Source: dqindia.com
ML algorithms allow us to model and predict Big Data behaviors based on historical data: looking back. But what if the historical database is not enough to model our problem? This is where the so-called reinforcement learning comes into account, and machines explore their environment while learning from scratch based on rewards and penalties. They are simply keeping a future vision towards a goal.
Supervised and unsupervised learning techniques are being applied to meet users, predict subscriber likes and behaviors, predict system failures, among other functions. In order to carry out such tasks, this type of algorithm usually requires a large amount of historical data, which records the different characteristics and possible configurations within a given context. Take as an example of recommending products to visitors to a particular web page. Let’s consider that for each visitor to the page, we want to highlight a certain selection of products, which we hope will be to their liking. The idea is to attract visitors by showing them the ‘appealing’ products that are or could be of interest to them. One of the ways to tackle this situation is to carry out a classification of the types of customers that visit and make purchases through this particular site. Once the different categories of clients have been distributed, we can visualize which category each of them falls under, consequently choosing products of interest that match that classification.
Although such procedures work, it is necessary to have a considerable and consistent historical database, where the preferences of all customers who have made purchases through the page have been recorded. The issue that companies experience is that such an amount of information is not always freely available, or it is not enough for algorithms to correctly model customer tastes. If we do not have an informative database -normally biased- the algorithms that require historical data can considerably fail to perform.
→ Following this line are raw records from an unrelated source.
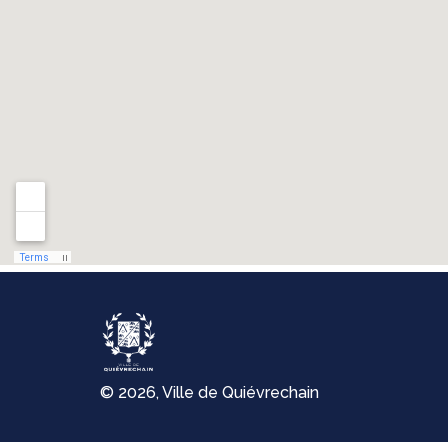
© 2026, Ville de Quiévrechain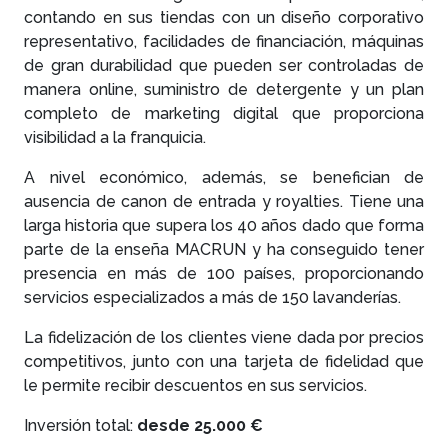
contando en sus tiendas con un diseño corporativo
representativo, facilidades de financiación, máquinas
de gran durabilidad que pueden ser controladas de
manera online, suministro de detergente y un plan
completo de marketing digital que proporciona
visibilidad a la franquicia.
A nivel económico, además, se benefician de
ausencia de canon de entrada y royalties. Tiene una
larga historia que supera los 40 años dado que forma
parte de la enseña MACRUN y ha conseguido tener
presencia en más de 100 países, proporcionando
servicios especializados a más de 150 lavanderías.
La fidelización de los clientes viene dada por precios
competitivos, junto con una tarjeta de fidelidad que
le permite recibir descuentos en sus servicios.
Inversión total:
desde 25.000 €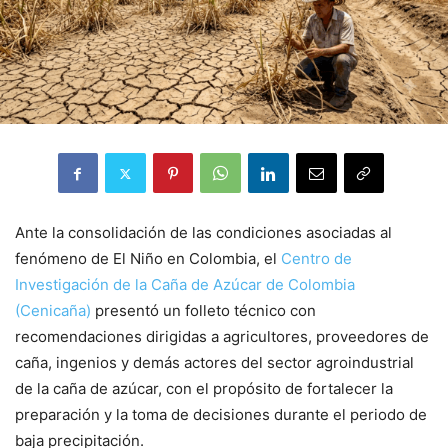
Ante la consolidación de las condiciones asociadas al
fenómeno de El Niño en Colombia, el
Centro de
Investigación de la Caña de Azúcar de Colombia
(Cenicaña)
presentó un folleto técnico con
recomendaciones dirigidas a agricultores, proveedores de
caña, ingenios y demás actores del sector agroindustrial
de la caña de azúcar, con el propósito de fortalecer la
preparación y la toma de decisiones durante el periodo de
baja precipitación.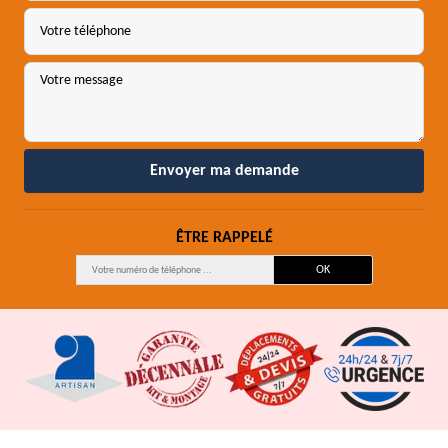
ÊTRE RAPPELÉ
The question lies in asking if, wouldn’t it be better to use an algorithm that “learns to learn”? A type of algorithm that learns to know your customers; learns to know how the system works, and how to reach the goal on its own. Basically, an algorithm that can learn from scratch and from experience.
Such a type of machine learning algorithm exists and is what is known as reinforcement learning. Reinforcement learning is an area of machine learning inspired by behavioral psychology, where the machine learns by itself the behavior to follow based on rewards and penalties – hindsight experience replay. In this type of technique, you learn from the empirical data points. Similar to how dogs learn to do stunts based on treats, or a child becomes adept at a particular video game, reinforcement learning works on a trial-and-error basis, receiving rewards or penalties for each step taken to achieve a certain goal.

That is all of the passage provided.